Shares in Asia-Pacific slipped in Thursday trade, with technology stocks in the region falling sharply.
In Japan, the Nikkei 225 fell 2.13% to close at 28,930.11 while the Topix index shed 1.04% to finish its trading day at 1,884.74.
South Korea’s Kospi also slipped 1.28% to close at 3,043.49.
Shares in Australia also declined as the S&P/ASX 200 fell 0.84% to close at 6,760.70. Australia’s January retail sales increased 0.5% month on month on a seasonally adjusted basis
The country also recorded a trade surplus of 10.142 billion Australian dollars (about $7.88 billion), higher than expectations in a Reuters poll for a 6.5 billion Australian dollar trade surplus.
MSCI’s broadest index of Asia-Pacific shares outside Japan dropped 1.9%.
Investors kept an eye on tech shares in Asia on Thursday after their counterparts stateside fell overnight amid a rise in bond yields.
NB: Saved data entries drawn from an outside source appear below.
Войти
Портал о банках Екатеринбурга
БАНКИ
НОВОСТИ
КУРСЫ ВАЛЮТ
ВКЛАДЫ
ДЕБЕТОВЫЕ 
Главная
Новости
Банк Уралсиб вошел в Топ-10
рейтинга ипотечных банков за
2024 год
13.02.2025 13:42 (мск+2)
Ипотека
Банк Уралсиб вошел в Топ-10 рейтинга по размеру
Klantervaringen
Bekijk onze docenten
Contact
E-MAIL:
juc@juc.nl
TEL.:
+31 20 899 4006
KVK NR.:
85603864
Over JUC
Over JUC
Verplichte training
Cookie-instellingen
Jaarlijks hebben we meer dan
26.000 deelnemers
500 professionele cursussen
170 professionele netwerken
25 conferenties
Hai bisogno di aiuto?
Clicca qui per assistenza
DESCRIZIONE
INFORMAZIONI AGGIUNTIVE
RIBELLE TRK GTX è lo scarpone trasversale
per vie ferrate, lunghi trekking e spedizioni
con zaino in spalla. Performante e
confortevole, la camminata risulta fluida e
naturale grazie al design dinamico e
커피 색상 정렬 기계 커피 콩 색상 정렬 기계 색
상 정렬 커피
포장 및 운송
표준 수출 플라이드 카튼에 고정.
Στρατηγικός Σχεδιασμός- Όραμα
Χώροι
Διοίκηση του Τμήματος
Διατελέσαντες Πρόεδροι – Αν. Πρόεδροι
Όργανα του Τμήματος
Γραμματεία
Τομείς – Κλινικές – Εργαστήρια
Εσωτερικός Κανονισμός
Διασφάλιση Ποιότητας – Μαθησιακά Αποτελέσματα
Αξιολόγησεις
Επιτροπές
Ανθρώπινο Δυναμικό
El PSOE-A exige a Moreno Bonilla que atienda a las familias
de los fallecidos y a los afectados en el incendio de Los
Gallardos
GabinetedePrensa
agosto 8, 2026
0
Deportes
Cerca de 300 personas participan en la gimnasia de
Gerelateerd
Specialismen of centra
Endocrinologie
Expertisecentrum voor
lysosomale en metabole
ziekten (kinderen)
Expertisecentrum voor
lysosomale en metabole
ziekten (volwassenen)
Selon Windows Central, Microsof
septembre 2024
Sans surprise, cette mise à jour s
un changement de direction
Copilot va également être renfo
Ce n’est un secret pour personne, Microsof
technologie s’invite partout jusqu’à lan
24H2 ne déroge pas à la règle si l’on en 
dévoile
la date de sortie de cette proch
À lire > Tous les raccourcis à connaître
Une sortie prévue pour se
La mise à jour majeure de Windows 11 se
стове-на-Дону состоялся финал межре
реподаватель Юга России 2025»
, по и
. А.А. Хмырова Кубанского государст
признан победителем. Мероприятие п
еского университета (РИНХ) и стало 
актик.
Shares of Japanese conglomerate SoftBank Group dropped 5.19%. In South Korea, industry heavyweight Samsung Electronics fell 1.9% while chipmaker SK Hynix slipped 3.4%.
Hong Kong-listed shares of Chinese tech companies also suffered heavy losses: Tencent fell 4.56% while Meituan dropped 8.75% and Alibaba slipped 2.24%. In Taiwan, shares of Taiwan Semiconductor Manufacturing Company shed 3.38%.
The tech-heavy Nasdaq Composite dropped 2.7% to close at 12,997.75 on Wednesday, with shares of Apple, Amazon, Microsoft and Alphabet all dropping more than 2% each.
The U.S. dollar index, which tracks the greenback against a basket of its peers, was at 91.049 following an earlier low of 90.972.
The Japanese yen traded at 107.18 per dollar, still weaker than levels below 106.8 against the greenback seen earlier in the week.
The Australian dollar changed hands at $0.7801, weaker than levels above $0.792 seen last week.
Oil prices were higher in the afternoon of Asia trading hours on Thursday, with international benchmark Brent crude futures rising 0.61% to $64.46 per barrel. U.S. crude futures gained 0.54% to $61.61 per barrel.
The moves in oil markets came as investors watched for developments from OPEC and its non-OPEC partners — an energy alliance sometimes referred to as OPEC+. The group is set to meet on Thursday to discuss how to manage supply to the market.